Ekans Ransomware
The EKANS Ransomware is a threat that first appeared in December 2019. Most ransomware threats are built in a rather simple manner as the majority of cybercriminals borrow the code of already existing threats and only tweak it slightly to fit their preferences. However, this is not what happens with the EKANS Ransomware. This is a very high-end Trojan that does not target everyday users. Instead, the EKANS Ransomware goes after industrial facilities like large factories or powerplants. The EKANS Ransomware targets ICS (Industrial Control Systems) in particular.
Note: Snake Ransomware also goes by the handle 'EKANS Ransomware'
Experienced and highly skilled cybercriminals can afford to go after targets that cannot stay offline for long – medical institutions, banks, factories, etc. However, most cyber crooks do not target ICS, as it is not easy to generate revenue from such attacks. Furthermore, ICS’ inner workings are not easy to discover and study. However, the authors of the EKANS Ransomware, in addition to the hackers behind Snake ransomware, have managed to create a very potent threat that is capable of targeting 64 software processes. The processes in question are either unique to ICS or are commonly utilized in ICS. This is a far more complex campaign compared to previous ransomware attacks launched against ICS. Previous campaigns would normally go after regular PCs that are connected to the facility’s system. In contrast, the EKANS Ransomware is capable of shutting down crucial processes of ICS.
EKANS Ransomware Uses Aggressive Execution and Encryption Actions to Attack Vulnerable Computers
The EKANS ransomware is written in the Go programming language. Analysts from Dragos found that it uses custom Go libraries to construct and ensure the execution of the ransomware.
Once the EKANS ransomware infiltrates a system, it searches for an "EKANS" Mutex value. If the value is found, the ransomware execution will be stopped, and an "already encrypted!" message will be displayed. If the value is not found, the ransomware will proceed with encryption via Windows Management Interface (WMI) calls. The victim's Volume Shadow Copy backups will also be removed.
Before encrypting the victim's files, the EKANS ransomware will force stop a number of processes whose names are contained in a hard-coded list. While some of these processes are, expectedly, related to security and management software like Microsoft System Center and Qihoo 360 Safeguard, the majority of "killed" processes are related to data backup solutions, databases, or ICS-related processes. The malware can't inject commands or manipulate ICS-related processes. It just shuts them down. However, shutting down a data historian process would cause a loss of view condition within the targeted network.

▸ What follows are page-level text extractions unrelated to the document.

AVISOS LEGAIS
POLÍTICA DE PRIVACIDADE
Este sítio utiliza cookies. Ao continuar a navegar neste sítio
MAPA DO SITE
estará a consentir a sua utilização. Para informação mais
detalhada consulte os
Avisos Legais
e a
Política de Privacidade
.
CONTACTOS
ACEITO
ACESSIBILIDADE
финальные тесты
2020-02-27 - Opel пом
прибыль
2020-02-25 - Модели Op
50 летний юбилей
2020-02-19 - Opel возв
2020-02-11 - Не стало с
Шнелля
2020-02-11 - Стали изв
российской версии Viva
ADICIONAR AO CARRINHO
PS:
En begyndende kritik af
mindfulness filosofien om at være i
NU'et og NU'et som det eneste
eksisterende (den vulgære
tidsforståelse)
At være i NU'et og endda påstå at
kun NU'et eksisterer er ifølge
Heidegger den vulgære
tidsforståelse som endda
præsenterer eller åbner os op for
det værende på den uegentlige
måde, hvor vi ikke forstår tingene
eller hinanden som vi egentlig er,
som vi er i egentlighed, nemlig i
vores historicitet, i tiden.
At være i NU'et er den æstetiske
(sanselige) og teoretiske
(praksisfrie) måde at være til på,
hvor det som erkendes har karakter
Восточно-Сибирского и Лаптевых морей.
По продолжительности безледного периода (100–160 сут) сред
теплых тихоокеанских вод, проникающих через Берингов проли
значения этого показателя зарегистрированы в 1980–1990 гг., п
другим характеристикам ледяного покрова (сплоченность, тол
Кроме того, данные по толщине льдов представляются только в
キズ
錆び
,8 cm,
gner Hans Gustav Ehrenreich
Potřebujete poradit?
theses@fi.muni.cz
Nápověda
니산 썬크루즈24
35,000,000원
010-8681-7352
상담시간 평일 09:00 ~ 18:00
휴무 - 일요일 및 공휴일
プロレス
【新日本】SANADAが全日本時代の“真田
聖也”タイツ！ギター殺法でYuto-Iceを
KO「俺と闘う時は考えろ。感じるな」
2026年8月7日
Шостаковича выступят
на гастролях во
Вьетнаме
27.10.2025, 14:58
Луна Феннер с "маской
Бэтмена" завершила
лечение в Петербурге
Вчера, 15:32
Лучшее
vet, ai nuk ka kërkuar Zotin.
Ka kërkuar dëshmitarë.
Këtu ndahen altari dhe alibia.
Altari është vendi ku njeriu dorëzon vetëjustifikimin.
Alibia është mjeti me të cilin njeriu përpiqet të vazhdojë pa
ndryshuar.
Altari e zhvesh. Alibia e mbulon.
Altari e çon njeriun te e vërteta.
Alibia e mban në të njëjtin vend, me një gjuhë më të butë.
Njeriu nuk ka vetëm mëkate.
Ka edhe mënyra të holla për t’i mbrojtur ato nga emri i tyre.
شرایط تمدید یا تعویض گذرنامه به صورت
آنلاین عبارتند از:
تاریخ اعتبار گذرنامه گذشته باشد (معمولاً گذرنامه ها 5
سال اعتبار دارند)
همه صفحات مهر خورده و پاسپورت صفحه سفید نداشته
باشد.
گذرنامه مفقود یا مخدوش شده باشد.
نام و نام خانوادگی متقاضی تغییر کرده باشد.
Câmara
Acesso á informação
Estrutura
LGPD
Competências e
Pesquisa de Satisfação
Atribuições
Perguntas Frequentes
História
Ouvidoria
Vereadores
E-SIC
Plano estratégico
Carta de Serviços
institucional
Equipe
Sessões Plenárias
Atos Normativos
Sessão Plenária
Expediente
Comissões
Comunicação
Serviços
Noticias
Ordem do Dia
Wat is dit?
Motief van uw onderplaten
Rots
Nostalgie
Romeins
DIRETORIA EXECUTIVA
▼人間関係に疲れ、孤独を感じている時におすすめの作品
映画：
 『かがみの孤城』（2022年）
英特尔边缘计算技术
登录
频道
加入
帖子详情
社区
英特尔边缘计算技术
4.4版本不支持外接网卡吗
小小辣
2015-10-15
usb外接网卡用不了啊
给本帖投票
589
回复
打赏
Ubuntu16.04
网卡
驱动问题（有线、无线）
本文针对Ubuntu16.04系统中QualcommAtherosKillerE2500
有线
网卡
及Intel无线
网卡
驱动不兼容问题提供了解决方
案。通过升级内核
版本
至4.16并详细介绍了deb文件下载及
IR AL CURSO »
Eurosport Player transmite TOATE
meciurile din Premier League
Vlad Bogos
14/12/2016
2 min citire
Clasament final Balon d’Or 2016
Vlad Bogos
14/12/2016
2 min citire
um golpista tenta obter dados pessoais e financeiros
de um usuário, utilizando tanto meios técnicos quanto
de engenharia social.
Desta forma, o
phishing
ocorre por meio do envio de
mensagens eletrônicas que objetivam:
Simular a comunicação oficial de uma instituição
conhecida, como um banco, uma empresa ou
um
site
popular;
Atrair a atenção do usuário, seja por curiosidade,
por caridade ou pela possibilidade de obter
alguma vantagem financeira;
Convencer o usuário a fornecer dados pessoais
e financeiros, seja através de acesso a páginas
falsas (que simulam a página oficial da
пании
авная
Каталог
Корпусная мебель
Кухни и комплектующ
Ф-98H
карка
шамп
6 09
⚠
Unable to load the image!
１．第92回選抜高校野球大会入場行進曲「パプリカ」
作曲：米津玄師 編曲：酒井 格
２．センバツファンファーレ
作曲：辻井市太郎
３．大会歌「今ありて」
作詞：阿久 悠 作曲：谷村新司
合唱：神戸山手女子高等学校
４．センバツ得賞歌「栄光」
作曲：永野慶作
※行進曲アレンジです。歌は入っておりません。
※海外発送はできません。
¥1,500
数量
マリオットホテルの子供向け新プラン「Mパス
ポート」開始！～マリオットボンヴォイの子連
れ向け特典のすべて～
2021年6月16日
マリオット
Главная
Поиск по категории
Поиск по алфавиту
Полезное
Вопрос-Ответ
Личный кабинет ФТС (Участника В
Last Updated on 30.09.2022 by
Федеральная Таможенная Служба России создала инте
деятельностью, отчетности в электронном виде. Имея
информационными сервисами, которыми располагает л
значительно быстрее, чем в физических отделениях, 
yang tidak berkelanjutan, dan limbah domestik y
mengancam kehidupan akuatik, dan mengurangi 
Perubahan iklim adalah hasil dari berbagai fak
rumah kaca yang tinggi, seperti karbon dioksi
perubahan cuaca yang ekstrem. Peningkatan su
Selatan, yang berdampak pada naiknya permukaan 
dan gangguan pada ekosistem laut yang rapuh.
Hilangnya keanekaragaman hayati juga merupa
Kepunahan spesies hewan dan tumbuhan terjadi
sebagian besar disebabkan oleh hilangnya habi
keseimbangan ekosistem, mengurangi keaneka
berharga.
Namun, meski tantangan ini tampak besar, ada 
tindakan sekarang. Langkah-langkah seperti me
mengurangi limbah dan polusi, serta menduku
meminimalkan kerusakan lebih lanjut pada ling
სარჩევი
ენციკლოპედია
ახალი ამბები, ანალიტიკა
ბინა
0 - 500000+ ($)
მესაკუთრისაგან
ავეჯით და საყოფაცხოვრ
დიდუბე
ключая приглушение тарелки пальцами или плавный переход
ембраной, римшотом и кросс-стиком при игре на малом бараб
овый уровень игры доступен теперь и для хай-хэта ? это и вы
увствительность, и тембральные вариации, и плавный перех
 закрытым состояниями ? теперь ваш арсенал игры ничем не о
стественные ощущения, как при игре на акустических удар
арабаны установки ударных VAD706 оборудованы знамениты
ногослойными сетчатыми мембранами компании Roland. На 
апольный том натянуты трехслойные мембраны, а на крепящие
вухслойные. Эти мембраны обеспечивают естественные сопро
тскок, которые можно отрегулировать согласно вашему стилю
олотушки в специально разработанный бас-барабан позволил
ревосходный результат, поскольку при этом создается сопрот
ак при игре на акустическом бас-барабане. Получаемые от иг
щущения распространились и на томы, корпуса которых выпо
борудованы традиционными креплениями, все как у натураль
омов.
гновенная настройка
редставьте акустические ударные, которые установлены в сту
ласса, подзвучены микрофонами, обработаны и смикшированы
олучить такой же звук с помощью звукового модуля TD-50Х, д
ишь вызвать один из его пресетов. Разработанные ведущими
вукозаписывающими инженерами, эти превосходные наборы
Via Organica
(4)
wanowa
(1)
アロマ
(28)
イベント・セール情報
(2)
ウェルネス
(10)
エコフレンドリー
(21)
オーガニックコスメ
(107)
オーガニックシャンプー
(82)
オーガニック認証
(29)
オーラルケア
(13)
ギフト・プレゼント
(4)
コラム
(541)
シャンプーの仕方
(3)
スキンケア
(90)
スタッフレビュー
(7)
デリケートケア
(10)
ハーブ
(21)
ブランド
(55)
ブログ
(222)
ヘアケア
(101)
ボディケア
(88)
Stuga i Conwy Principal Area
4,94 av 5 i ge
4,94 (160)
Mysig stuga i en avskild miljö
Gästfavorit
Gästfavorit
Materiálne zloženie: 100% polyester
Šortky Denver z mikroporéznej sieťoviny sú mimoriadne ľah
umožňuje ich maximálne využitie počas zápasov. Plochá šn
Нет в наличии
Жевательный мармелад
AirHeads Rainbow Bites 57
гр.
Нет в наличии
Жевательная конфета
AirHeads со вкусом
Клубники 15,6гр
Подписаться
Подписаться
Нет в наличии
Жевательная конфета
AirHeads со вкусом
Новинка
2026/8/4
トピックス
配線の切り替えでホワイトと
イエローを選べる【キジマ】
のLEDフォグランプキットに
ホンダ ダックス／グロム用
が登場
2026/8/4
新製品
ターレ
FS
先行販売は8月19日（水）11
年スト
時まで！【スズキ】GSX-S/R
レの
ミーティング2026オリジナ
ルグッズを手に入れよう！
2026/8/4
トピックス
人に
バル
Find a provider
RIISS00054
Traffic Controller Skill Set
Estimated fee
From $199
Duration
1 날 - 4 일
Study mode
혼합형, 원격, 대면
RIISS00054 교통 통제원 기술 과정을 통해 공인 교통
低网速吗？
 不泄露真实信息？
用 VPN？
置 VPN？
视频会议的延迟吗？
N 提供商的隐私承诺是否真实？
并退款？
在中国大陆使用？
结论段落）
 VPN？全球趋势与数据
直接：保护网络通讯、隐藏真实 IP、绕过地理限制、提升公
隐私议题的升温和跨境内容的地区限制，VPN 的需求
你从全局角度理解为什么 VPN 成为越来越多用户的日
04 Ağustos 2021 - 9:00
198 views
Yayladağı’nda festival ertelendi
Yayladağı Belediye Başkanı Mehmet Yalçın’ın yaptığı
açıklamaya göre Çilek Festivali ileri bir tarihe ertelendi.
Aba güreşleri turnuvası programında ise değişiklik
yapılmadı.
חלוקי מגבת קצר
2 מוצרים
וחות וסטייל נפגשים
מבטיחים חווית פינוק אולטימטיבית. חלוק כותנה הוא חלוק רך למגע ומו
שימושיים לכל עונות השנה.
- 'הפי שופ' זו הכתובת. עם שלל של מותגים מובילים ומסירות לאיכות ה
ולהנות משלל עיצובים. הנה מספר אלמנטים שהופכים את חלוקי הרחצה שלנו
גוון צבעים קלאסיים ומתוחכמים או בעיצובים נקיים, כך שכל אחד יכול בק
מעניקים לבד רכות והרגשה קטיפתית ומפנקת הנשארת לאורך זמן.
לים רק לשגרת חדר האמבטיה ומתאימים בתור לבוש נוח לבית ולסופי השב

During encryption, the EKANS ransomware will append files with five random characters (upper-case and lower-case) connected to the original file extension. Below is a list of examples.
EKANS ransomware encrypted files list. Source: Dragos
Once the encryption process is over, the EKANS ransomware will drop a ransom note in the system drive (usually C:\) as well as the active user's desktop. The ransom note reads:
---------------------------------------------
| What happened to your files?
---------------------------------------------
We breached your corporate network and encrypted the data on your computers. The encrypted data includes documents, databases, photos, and more - all were encrypted using military grade encryption algorithms (AES-256 and RSA-2048). You cannot access those files right now. But dont worry!
You can still get those files back and be up and running again in no time.
----------------------------------------------
| How to contact us to get your files back?
----------------------------------------------
The only way to restore your files is by purchasing a decryption tool loaded with a private key we created specifically for your network.
Once run on an affected computer, the tool will decrypt all encrypted files - and you can resume day-to-day operations, preferably with better cyber security in mind. If you are interested in purchasing the decryption tool contact us at bapcocrypt@ctemplar.com
----------------------------------------------
| How can you be certain we have the decryption tool?
----------------------------------------------
In your mail to us attach up to 3 files (up to 3MB, no databases or spreadsheets).
We will send them back to you decrypted
After studying the EKANS Ransomware, cybersecurity experts have found that this Trojan is rather similar to a ransomware threat deployed in 2019 dubbed Megacortex. The Megacortex threat is believed to originate from the United Kingdom as its creators had referenced various stores located in the city of Sunderland. Going even further into the rabbit hole, the Megacortex malware is likely linked to another threat called Reitspoof that was being propagated via spam messages on Skype in 2019. However, some malware researchers suspect that this may be a complex operation carried out by a state-sponsored hacking group, and the links to the previously mentioned threats might have been placed on purpose to mislead analysts.
According to researchers, it is very likely that Bapco, the national oil company of Bahrain, has fallen victim to the EKANS Ransomware. The BBC recently reported that Honda was hit by a cyberattack, which the company confirmed in a tweet. Another attack that was disclosed via Twitter hit Edesur S.A., a company belonging to Enel Argentina, an energy distribution company that operates in the City of Buenos Aires. Both the attacks against Honda and Enel appear to be related, and the evidence points to the EKANS ransomware. The complex and well-built EKANS Ransomware may set a new trend in the world of ransomware, and we may start seeing more threats of this type targeting ICS.